Jorge Artigas

Personal information
- Full name: Jorge Ricardo Artigas Carrica
- Date of birth: December 16, 1975 (age 49)
- Place of birth: Buenos Aires, Argentina
- Height: 1.76 m (5 ft 9 in)
- Position: Midfielder

Team information
- Current team: Cúcuta Deportivo (Manager)

Senior career*
- Years: Team / Apps / (Gls)
- 1995–2002: Cerro
- 2003: Universitario Deportes /  / (7)
- 2003–2004: Deportes Tolima
- 2004–2005: Danubio / 25 / (2)
- 2005–2006: Tijuana
- 2006: Botafogo
- 2006 –2007: Avaí
- 2007–2008: Cerro / 8 / (1)
- 2008: Al-Ahli
- 2008–2009: Dhofar Club
- 2009–2010: Inti Gas Deportes / 27 / (2)
- 2011–2013: América de Cali / 29 / (9)
- 2013–2014: Central Español / 16 / (7)
- 2014: Huracán / 6 / (1)
- 2014–2015: Central Español / 37 / (13)

Managerial career
- 2015–2017: Central Español
- 2019: Defensor Sporting (assistant)
- 2020: Cúcuta Deportivo
- 2021: Deportivo Pereira

= Jorge Artigas (footballer) =

Argentine footballer

Jorge Ricardo Artigas Carrica (born 16 December 1975 in Buenos Aires) is an Argentine retired footballer who played as a midfielder and manager.

==Coaching career==
===Central Español===
After retiring in August 2015, Artigas was appointed manager of his last club Central Español.

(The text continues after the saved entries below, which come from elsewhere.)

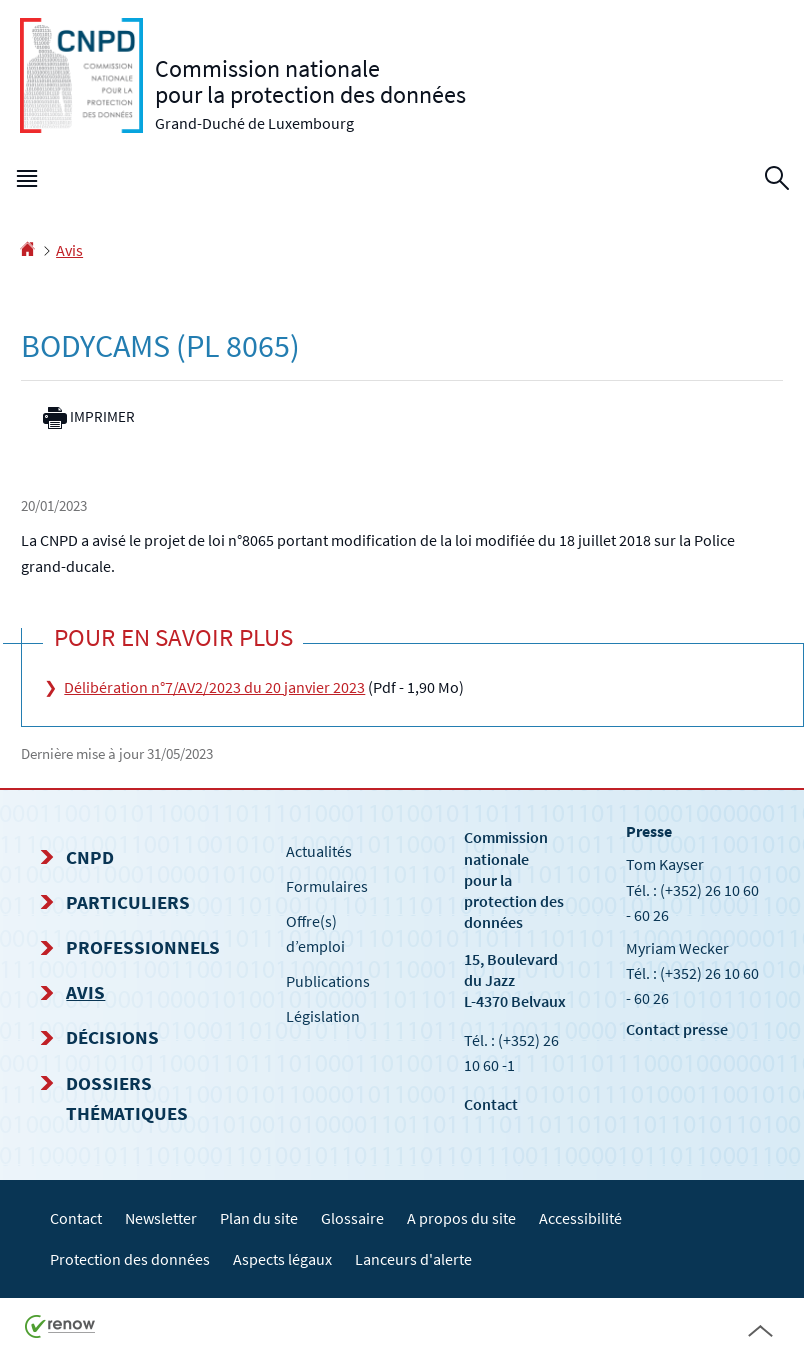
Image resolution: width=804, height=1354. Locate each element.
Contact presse (677, 1029)
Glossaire (352, 1218)
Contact (491, 1104)
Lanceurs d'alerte (413, 1259)
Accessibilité (580, 1218)
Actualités (319, 851)
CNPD (90, 857)
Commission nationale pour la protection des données (514, 879)
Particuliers (128, 902)
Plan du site (259, 1218)
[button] (27, 183)
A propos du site (461, 1218)
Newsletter (161, 1218)
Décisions (112, 1037)
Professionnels (143, 947)
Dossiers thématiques (127, 1098)
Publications (328, 981)
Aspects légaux (282, 1259)
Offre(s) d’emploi (315, 933)
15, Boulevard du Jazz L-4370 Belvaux (515, 980)
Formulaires (327, 886)
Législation (323, 1016)
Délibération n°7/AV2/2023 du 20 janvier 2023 (214, 687)
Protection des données (130, 1259)
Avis (69, 250)
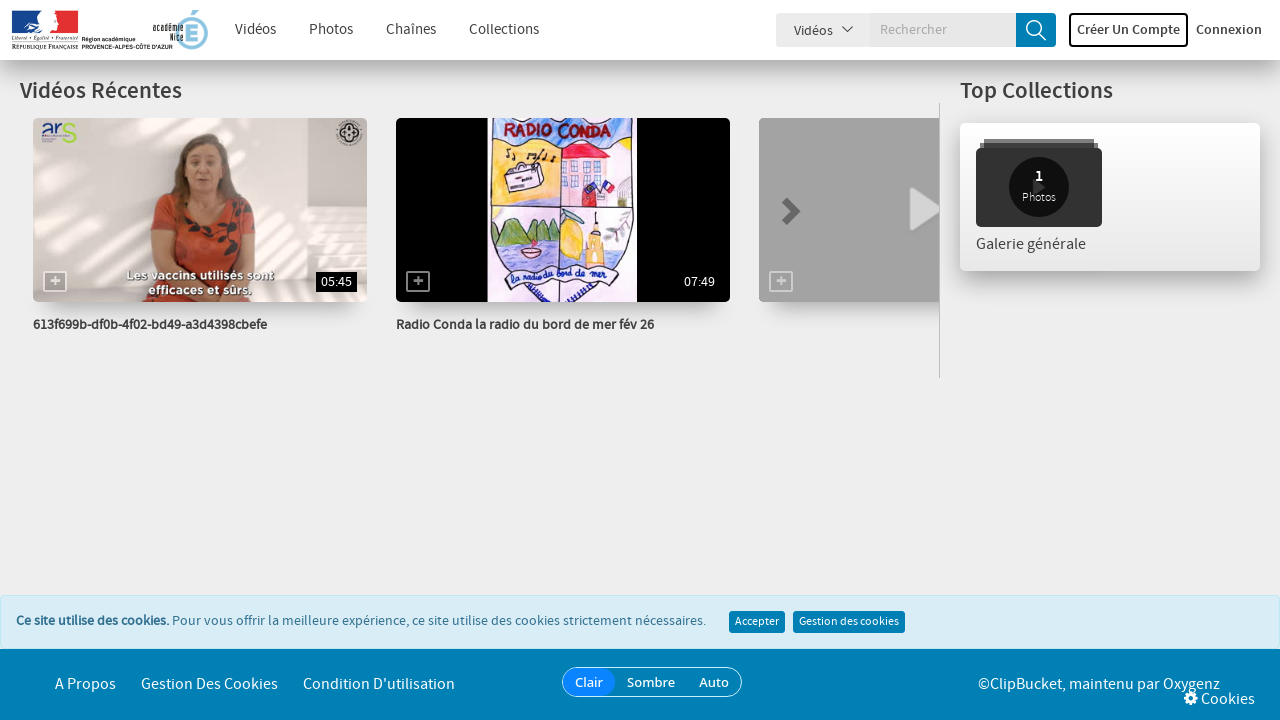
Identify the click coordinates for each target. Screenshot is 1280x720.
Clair (589, 682)
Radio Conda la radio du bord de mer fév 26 (525, 325)
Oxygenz (1191, 684)
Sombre (651, 682)
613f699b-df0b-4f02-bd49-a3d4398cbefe (150, 325)
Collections (504, 30)
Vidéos (255, 30)
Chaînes (411, 30)
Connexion (1229, 30)
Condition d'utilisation (379, 684)
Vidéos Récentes (101, 91)
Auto (714, 682)
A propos (85, 684)
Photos (331, 30)
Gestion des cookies (849, 622)
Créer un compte (1128, 30)
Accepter (757, 622)
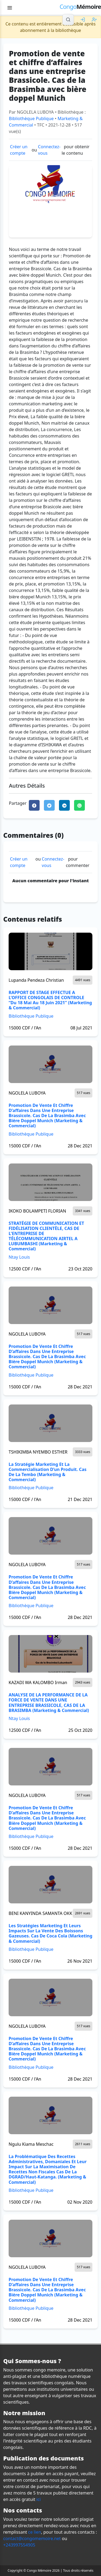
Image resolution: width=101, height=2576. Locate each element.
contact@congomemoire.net (32, 2538)
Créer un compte (18, 150)
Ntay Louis (19, 1257)
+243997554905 (19, 2545)
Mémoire (80, 6)
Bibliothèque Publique (31, 118)
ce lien (34, 2532)
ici (38, 2499)
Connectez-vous (49, 150)
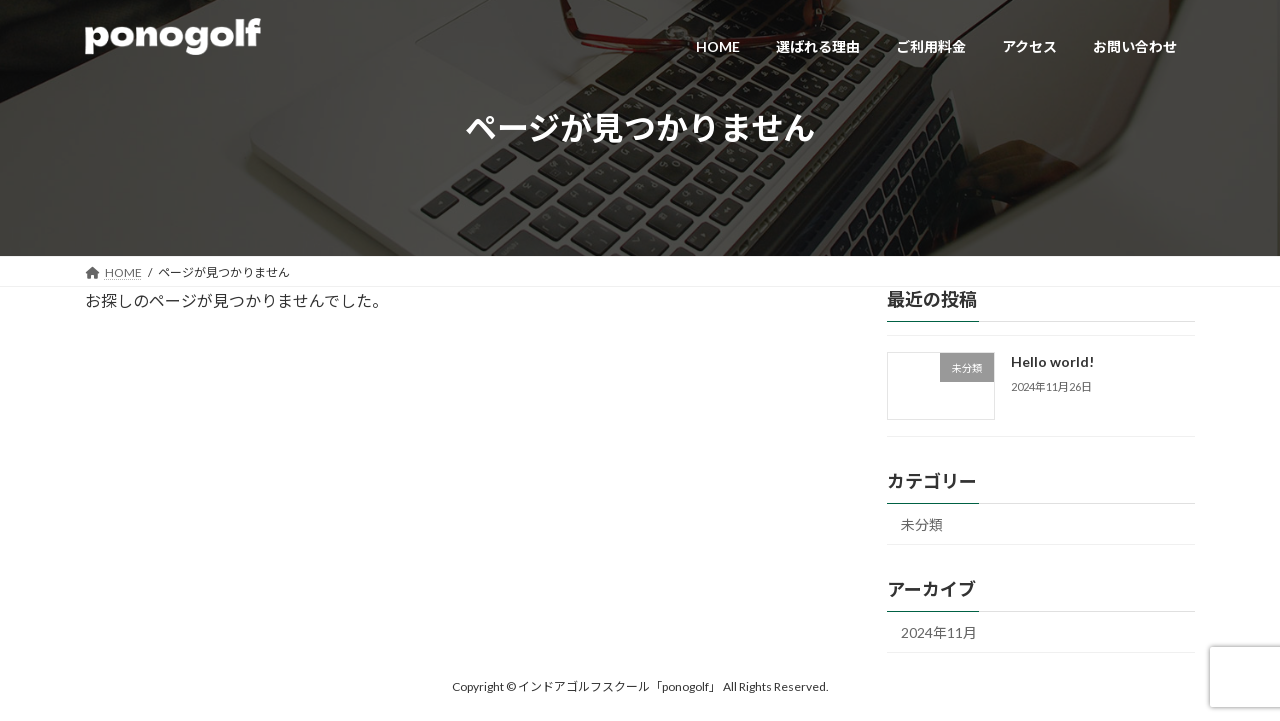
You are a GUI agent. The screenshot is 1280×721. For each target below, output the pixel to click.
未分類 (922, 524)
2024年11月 (939, 632)
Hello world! (1052, 361)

He left the position at the end of 2017.

===Defensor Sporting===
On 1 April 2019, Artigas was presented as Ignacio Risso's assistant manager at Defensor Sporting. Artigas and Risso knew each other from Danubio, where they played together from 2004 to 2005. Artiga left together with Risso, who was fired in December 2019.

===Cúcuta Deportivo===
In February 2020, Artigas was appointed manager of Colombian club Cúcuta Deportivo. He left the club at the end of 2020 with only three victories in 12 games.

===Deportivo Pereira===
Ahead of the 2021 season, Artigas was appointed manager of Deportivo Pereira. He was fired on 21 February 2021 after zero victories in eight games.